The TUV has set out two proposals which it says could improve government in Northern Ireland – one of which is a compromise between direct rule and devolved government.
The party, which has been accused of attacking the Stormont system but not offering credible alternatives, set out its proposals on Thursday with the launch of a leaflet at Parliament Buildings.
TUV leader Jim Allister unveiled the two “fresh thinking” proposals, the first of which is a long-standing TUV policy – a voluntary coalition to form the Executive, with a weighted vote system in the Assembly providing some protection for minorities.
However, the fact that such a system would probably see Sinn Fein ejected from government means that it is unlikely to be accepted by London.
But it also set out its “plan B”, which it said would be a “stop gap” until voluntary coalition is accepted.
Mr Allister said that the Stormont Assembly could be retained – and retain its power to legislate – but the Executive could be abolished and replaced with direct rule ministers.
Those ministers, he said, would be accountable to the Assembly and would have to secure its agreement for their legislative programme.
He said that would take account of what he said was the relative success of the Assembly while removing the “failure” of the Executive.
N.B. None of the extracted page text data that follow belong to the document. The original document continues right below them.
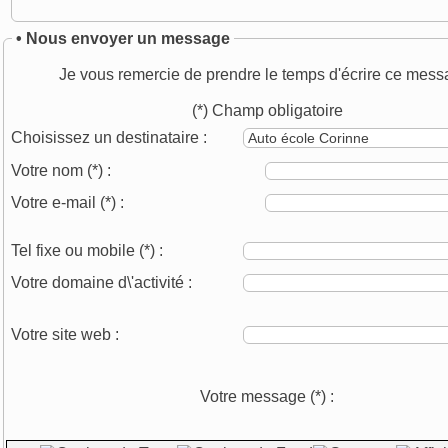
• Nous envoyer un message
Je vous remercie de prendre le temps d'écrire ce mess
(*) Champ obligatoire
Choisissez un destinataire :
Votre nom
(*)
:
Votre e-mail
(*)
:
Tel fixe ou mobile
(*)
:
Votre domaine d\'activité :
Votre site web :
Votre message
(*)
: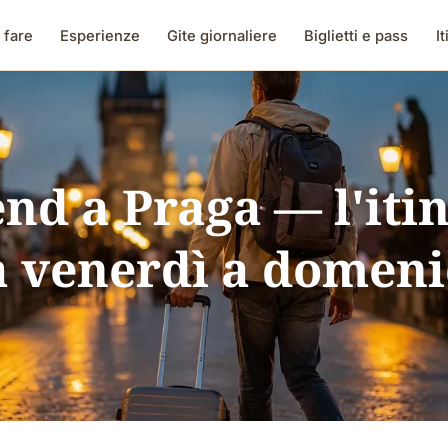
 fare
Esperienze
Gite giornaliere
Biglietti e pass
It
d a Praga — l'iti
a venerdì a domeni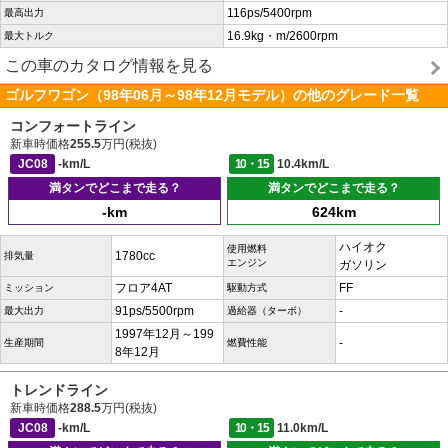
116ps/5400rpm
最高出力
16.9kg・m/2600rpm
最大トルク
この車のカタログ情報を見る
ゴルフワゴン（98年06月～98年12月モデル）の他のグレード一覧
コンフォートライン
新車時価格
255.5
万円(税抜)
JC08
-km/L
10・15
10.4km/L
満タンでどこまで走る？
満タンでどこまで走る？
-km
624km
ハイオク
使用燃料
1780cc
排気量
エンジン
ガソリン
フロア4AT
FF
ミッション
駆動方式
91ps/5500rpm
-
最大出力
過給器（ターボ）
1997年12月～199
-
生産期間
燃費性能
8年12月
トレンドライン
新車時価格
288.5
万円(税抜)
JC08
-km/L
10・15
11.0km/L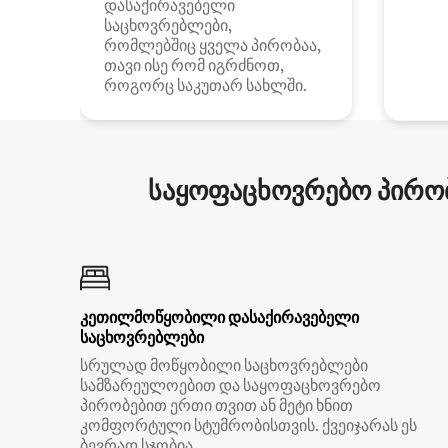
დასაქირავებელი
საცხოვრებლები,
რომლებშიც ყველა პირობაა,
თავი ისე რომ იგრძნოთ,
როგორც საკუთარ სახლში.
საყოფაცხოვრებო პირობ
კეთილმოწყობილი დასაქირავებელი
საცხოვრებლები
სრულად მოწყობილი საცხოვრებლები
სამზარეულოებით და საყოფაცხოვრებო
პირობებით ერთი თვით ან მეტი ხნით
კომფორტული სტუმრობისთვის. ქვეიჯარას ეს
ბევრად სჯობია.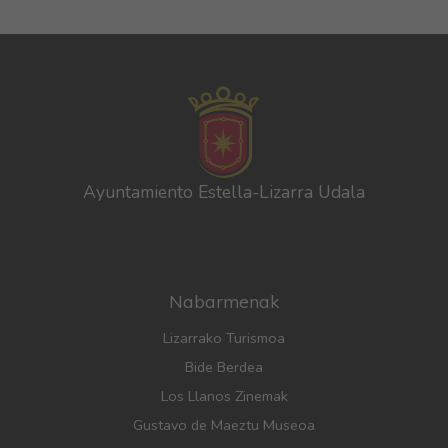
Ayuntamiento Estella-Lizarra Udala
Nabarmenak
Lizarrako Turismoa
Bide Berdea
Los Llanos Zinemak
Gustavo de Maeztu Museoa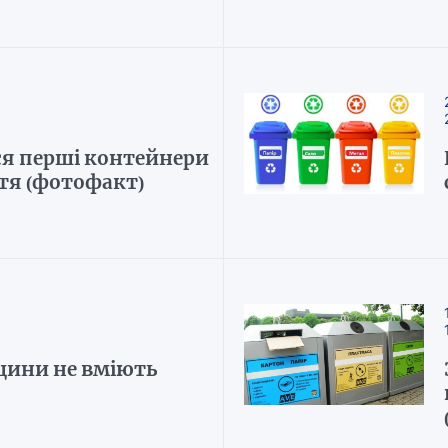
ся перші контейнери
тя (фотофакт)
щини не вміють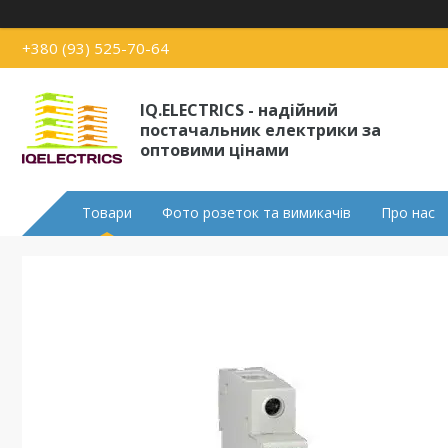
+380 (93) 525-70-64
IQ.ELECTRICS - надійний
постачальник електрики за
оптовими цінами
Товари
Фото розеток та вимикачів
Про нас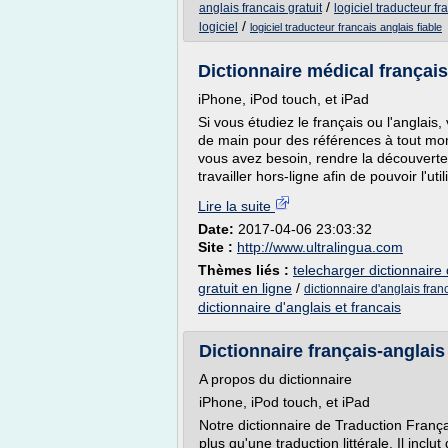
/
anglais francais gratuit
logiciel traducteur fr
/
logiciel
logiciel traducteur francais anglais fiable
Dictionnaire médical français-
iPhone, iPod touch, et iPad
Si vous étudiez le français ou l'anglais
de main pour des références à tout mome
vous avez besoin, rendre la découverte 
travailler hors-ligne afin de pouvoir l'ut
Lire la suite
Date:
2017-04-06 23:03:32
Site :
http://www.ultralingua.com
Thèmes liés :
telecharger dictionnaire 
gratuit en ligne
/
dictionnaire d'anglais fran
dictionnaire d'anglais et francais
Dictionnaire français-anglais 
A propos du dictionnaire
iPhone, iPod touch, et iPad
Notre dictionnaire de Traduction Franç
plus qu'une traduction littérale. Il inclu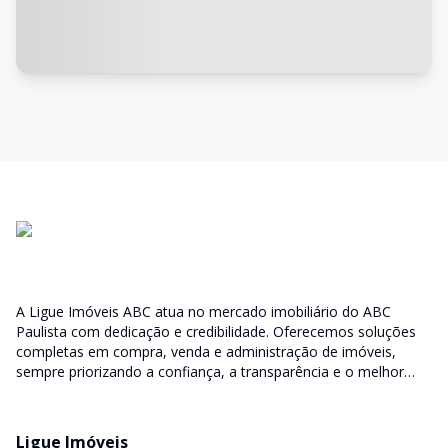
A Ligue Imóveis ABC atua no mercado imobiliário do ABC
Paulista com dedicação e credibilidade. Oferecemos soluções
completas em compra, venda e administração de imóveis,
sempre priorizando a confiança, a transparência e o melhor
atendimento para você e sua família.
Ligue Imóveis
Mr Allister said: “The present Stormont institutions are not worth saving.
“They have had their chance and all they produce is constant deadlock, chaos and lamentable failure. Even if the present talks cobble together another short term fix, it won’t last.
“It’s time to move on. Let’s focus on the positive work of building something that will work, not the backward looking negativity of trying to persist with that which has failed.”